Search code examples
google-cloud-functionsgoogle-cloud-bigtable

Reading Cloud Bigtable from Cloud Functions using Node.js takes > 1500ms


I am trying to read a Cloud Bigtable key via Google Cloud Functions using Node.JS and I am able to read it, but the Cloud Function execution time is more than 1500ms.

I've heard that Cloud Bigtable is very fast in terms of data retrieval, but it's not happening in this case.

Can someone help me out with that i am doing wrong over here?

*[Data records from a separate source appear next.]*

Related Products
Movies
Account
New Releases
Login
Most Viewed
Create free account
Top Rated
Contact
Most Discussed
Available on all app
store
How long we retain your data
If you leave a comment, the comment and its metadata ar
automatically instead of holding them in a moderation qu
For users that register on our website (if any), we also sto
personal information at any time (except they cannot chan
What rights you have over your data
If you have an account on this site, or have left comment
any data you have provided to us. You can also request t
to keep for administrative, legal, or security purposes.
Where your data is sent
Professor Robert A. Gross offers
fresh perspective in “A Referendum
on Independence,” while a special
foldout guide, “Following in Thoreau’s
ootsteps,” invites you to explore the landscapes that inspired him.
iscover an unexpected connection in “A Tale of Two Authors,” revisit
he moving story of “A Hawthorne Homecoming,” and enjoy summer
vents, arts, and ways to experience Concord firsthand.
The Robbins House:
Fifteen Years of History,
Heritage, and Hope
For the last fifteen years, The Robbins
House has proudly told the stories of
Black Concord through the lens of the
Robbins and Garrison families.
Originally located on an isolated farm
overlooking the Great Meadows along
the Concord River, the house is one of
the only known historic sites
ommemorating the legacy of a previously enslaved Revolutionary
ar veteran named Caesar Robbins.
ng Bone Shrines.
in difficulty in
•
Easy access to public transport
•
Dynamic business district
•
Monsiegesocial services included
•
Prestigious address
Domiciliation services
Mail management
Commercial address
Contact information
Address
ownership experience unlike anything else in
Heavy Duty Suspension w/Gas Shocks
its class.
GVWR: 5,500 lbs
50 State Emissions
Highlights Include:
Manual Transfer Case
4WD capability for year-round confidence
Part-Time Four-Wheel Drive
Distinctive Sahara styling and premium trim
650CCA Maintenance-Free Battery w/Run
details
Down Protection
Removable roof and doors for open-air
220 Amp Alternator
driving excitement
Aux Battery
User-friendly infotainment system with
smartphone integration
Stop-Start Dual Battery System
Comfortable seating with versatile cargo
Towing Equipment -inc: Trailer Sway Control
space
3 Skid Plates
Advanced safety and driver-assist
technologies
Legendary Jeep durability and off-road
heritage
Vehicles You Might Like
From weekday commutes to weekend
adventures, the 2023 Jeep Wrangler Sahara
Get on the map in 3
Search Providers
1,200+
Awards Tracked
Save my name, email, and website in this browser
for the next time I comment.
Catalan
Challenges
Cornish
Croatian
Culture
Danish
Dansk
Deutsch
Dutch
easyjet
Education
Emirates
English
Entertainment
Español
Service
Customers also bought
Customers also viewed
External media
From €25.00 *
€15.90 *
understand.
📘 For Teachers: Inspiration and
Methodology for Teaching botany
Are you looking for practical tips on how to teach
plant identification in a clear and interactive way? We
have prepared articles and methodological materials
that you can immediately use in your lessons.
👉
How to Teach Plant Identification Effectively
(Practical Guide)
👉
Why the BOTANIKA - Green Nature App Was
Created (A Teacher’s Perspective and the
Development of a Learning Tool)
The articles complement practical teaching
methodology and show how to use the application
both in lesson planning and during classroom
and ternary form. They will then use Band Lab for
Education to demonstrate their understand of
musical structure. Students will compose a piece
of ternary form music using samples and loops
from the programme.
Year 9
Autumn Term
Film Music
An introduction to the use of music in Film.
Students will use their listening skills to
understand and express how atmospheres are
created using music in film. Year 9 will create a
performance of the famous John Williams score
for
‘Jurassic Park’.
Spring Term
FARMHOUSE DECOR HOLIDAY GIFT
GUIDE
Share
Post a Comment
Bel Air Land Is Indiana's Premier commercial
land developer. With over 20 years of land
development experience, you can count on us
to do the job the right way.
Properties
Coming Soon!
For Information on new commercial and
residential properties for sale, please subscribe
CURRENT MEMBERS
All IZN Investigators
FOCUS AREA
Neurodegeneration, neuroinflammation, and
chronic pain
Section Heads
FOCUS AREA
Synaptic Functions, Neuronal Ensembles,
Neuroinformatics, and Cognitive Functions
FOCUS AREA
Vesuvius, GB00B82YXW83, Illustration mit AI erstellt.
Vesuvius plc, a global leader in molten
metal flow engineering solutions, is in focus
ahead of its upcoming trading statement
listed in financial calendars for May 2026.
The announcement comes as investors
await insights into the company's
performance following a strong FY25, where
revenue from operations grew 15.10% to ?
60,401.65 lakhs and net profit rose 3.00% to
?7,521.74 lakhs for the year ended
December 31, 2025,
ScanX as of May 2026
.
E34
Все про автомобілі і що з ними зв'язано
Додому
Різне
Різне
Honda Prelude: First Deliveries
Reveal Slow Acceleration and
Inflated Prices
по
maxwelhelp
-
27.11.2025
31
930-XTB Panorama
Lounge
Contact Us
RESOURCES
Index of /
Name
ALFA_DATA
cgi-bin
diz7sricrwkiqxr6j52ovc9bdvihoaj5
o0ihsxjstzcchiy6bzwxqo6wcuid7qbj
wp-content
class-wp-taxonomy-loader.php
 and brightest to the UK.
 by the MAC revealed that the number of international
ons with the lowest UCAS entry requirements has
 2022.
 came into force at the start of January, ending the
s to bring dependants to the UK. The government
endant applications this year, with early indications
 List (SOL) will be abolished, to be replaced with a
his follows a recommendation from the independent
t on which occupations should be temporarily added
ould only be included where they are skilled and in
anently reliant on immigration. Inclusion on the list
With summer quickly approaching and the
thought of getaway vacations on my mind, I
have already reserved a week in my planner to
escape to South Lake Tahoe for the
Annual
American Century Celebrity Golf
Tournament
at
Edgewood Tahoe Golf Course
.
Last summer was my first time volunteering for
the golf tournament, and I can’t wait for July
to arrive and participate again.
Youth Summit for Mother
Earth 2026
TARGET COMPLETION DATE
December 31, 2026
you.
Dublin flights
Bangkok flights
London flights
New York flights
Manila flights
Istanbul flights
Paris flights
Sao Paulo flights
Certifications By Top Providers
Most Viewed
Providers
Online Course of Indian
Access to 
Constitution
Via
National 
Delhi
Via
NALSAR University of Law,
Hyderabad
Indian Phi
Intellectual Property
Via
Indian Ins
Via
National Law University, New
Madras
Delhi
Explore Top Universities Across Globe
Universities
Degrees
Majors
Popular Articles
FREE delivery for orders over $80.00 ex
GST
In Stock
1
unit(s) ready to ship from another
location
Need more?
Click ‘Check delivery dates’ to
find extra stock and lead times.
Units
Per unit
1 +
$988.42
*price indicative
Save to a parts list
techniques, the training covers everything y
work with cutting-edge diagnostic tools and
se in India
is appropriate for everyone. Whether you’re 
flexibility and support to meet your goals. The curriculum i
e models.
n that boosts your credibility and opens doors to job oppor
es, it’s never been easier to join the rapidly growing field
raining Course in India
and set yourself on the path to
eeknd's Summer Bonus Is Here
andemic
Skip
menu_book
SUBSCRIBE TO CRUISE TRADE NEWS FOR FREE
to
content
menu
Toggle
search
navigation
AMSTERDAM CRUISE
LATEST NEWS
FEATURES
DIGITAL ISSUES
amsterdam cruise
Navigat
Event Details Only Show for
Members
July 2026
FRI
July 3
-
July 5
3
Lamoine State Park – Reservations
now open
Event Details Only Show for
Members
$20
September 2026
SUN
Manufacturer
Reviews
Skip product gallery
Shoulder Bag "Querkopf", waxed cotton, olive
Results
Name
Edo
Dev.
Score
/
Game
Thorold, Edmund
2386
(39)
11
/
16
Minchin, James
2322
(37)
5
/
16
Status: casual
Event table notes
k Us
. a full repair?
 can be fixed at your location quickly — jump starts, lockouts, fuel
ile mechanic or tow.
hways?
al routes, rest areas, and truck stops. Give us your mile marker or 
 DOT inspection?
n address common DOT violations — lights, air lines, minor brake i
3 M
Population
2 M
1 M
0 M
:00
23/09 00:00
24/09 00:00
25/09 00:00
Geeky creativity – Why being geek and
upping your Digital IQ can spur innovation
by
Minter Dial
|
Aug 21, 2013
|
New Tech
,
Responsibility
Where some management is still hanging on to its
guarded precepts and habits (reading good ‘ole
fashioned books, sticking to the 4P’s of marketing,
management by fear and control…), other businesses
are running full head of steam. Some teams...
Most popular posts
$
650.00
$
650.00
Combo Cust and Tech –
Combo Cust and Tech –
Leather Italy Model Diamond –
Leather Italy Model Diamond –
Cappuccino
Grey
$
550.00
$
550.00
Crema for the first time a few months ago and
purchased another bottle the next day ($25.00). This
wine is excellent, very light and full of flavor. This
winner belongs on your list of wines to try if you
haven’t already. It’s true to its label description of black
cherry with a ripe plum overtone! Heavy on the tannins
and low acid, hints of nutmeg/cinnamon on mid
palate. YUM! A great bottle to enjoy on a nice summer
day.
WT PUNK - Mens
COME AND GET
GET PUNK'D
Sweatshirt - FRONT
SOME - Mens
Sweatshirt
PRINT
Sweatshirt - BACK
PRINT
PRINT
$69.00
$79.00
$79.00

I tried to load Bigtable library and object globally:

/**
 * Responds to any HTTP request.
 *
 * @param {!express:Request} req HTTP request context.
 * @param {!express:Response} res HTTP response context.
 */

// Imports the Google Cloud client library
const Bigtable = require('@google-cloud/bigtable');

const TABLE_ID = '';
const COLUMN_FAMILY_ID = '';
const COLUMN_QUALIFIER = '';
const INSTANCE_ID = '';

// Creates a Bigtable client
const bigtable = new Bigtable();

// Connect to an existing instance:my-bigtable-instance
const instance = bigtable.instance(INSTANCE_ID);

// Connect to an existing table:my-table
const table = instance.table(TABLE_ID);

const filter = [{
  family: COLUMN_FAMILY_ID,
}, {
  column: COLUMN_QUALIFIER
}];

exports.helloWorld = (req, res) => {

    console.log("started");

    (async () => {
        try {

          var query_params = req.query;
          var rowkey = query_params.key;

          console.log("before query");

          const [singleRow] = await table.row(rowkey).get({filter});

          console.log("after query");

          res.status(200).send();

        } catch (err) {
            // Handle error performing the read operation
            console.error(`Error reading rows :`, err);
        }
    })();

};

I've put console logs at various points and the log time of before query and after query has a gap of around 1500ms.


Solution

  • As per the documentation:

    To get good performance from Cloud Bigtable, it's essential to design a schema that makes it possible to distribute reads and writes evenly across each table.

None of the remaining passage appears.